Working with the Late Chris Kirubi
While most companies were “not ready” to start making use of websites at the time, Muba’s constant pitching to businesses and failing, finally found success when the late Chris Kirubi saw the potential in making the move to a digital space. Kabiru remembers that the digital team failed in some things and succeeded in others because there was no benchmark or rule book. The team wasn’t making any revenue and it was a huge risk to the company, but Kabiru took the risks to make sure the team would grow. What she and the late Chris Kirubi have in common was their relentless work ethic and quick decision-making skills, “when people are slow to make decisions…it’s fear,” she said. She wants to encourage people to become innovators and disruptors because, in her experience, it’s about progress, not perfection.
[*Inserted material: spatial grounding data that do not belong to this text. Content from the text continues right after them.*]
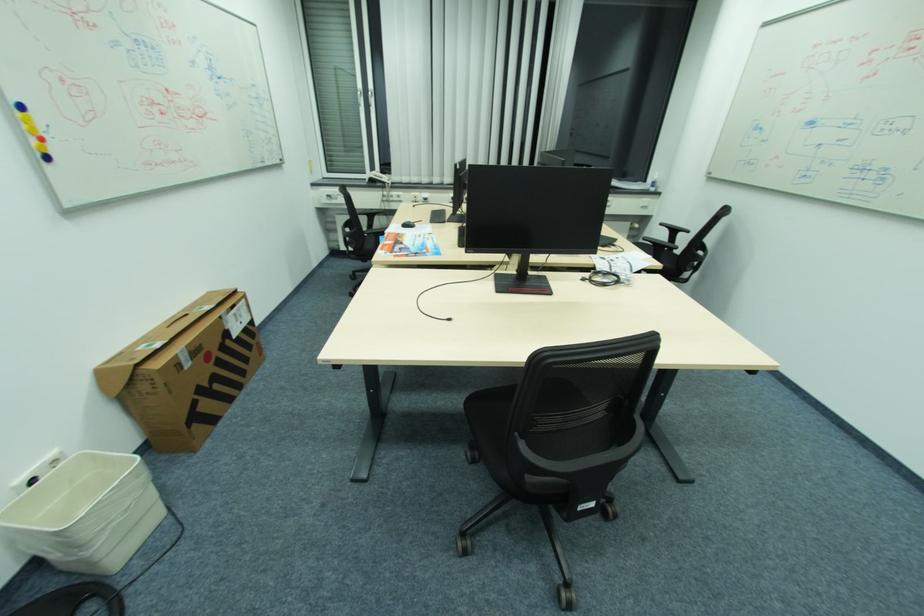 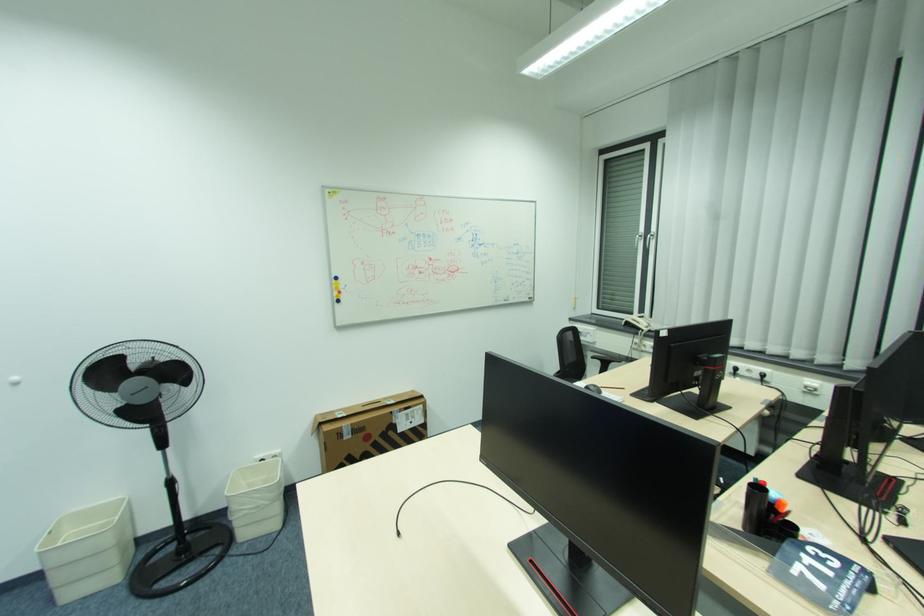 In the second image, find the point that corresponds to (181,355) in the first image.

(346, 427) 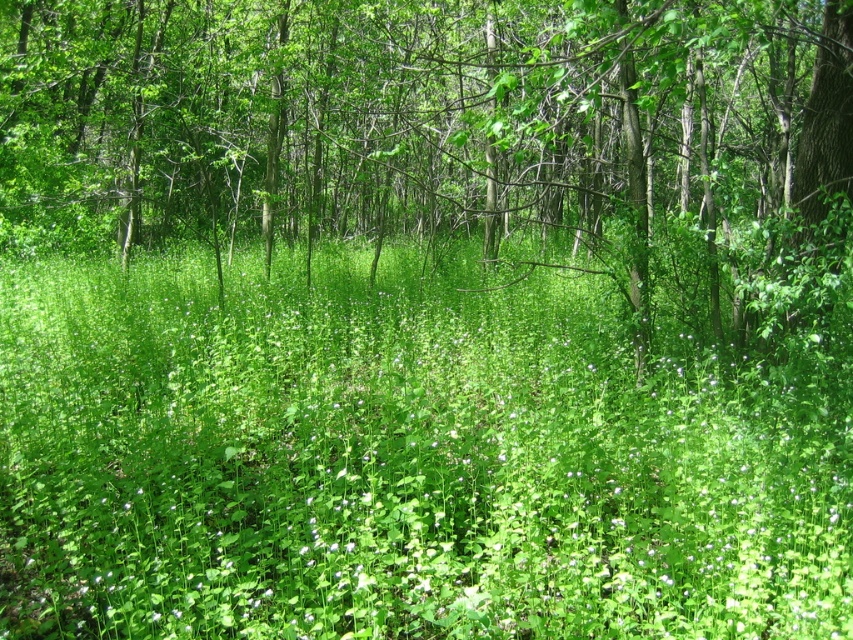 You are a hiker walking through the forest and want to step onto the green leafy grass at center. Are you able to see the green leafy tree at center from your current position?

Yes, because the green leafy grass at center is in front of the green leafy tree at center, you can see the tree behind the grass.

You are a hiker who wants to cross through the forest. You notice the green leafy grass at center and the green leafy tree at center. Which one is taller?

The green leafy tree at center is taller than the green leafy grass at center.

You are standing in the forest and see a point marked at coordinates (404, 460). Based on the scene description, what is located at that point?

The point at coordinates (404, 460) corresponds to green leafy grass at center. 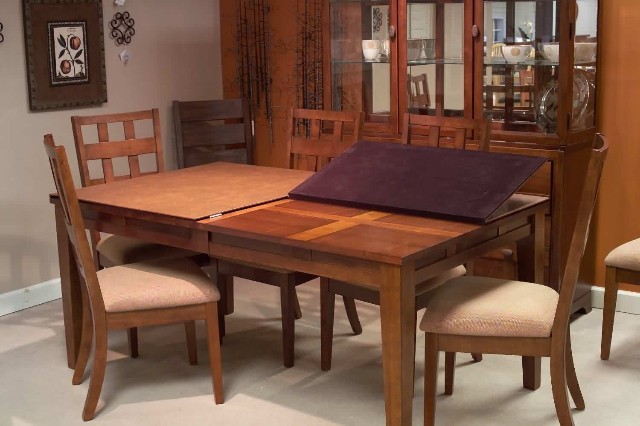 At what (x,y) coordinates should I click in order to perform the action: click on items on shelves. Please return your answer as a coordinate pair (x, y). The width and height of the screenshot is (640, 426). Looking at the image, I should click on (368, 46), (441, 57), (511, 49), (544, 58), (547, 110).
Mental Health and the Digital Space
Kabiru recalls going to work one day and being told that her face was swollen. It wasn’t cause for alarm until her face started to droop on one side. Once she had seen a physician, the cause was stress; stress once caused Kabiru to take a mandatory two-week break from work to focus on taking care of her mental health. Her go-getter attitude and strong work ethic were working out for her digital team and career goals, but not herself. Taking care of your mental health while working in the digital space is very important because creatives have a higher chance of mental fatigue due to the high pressure and the critical feedback. As Muba put it, “imagine doing your best and people tell you it’s not the one.” When it comes to mental health, Muba’s way of getting out of constant availability is going offline from noon on Friday and all weekend he’s offline enjoying farming and time with his family.
Lessons Learned
We now live in a digital world and any business or person who refuses to adapt will be lost. Kabiru believes consumers are behaving differently because of COVID, and some of those behaviors will stick because “your COVID customer is your future customer”. Marketers must take note of and adjust to the long-term effects on marketing to consumers in the new normal. All the platforms enable brands to be seen but how you effectively share information is crucial because as Muba stated, “the new consumer makes decisions between scrolls”. It’s up to marketers to be transformed to be fearless and innovative in the digital sphere.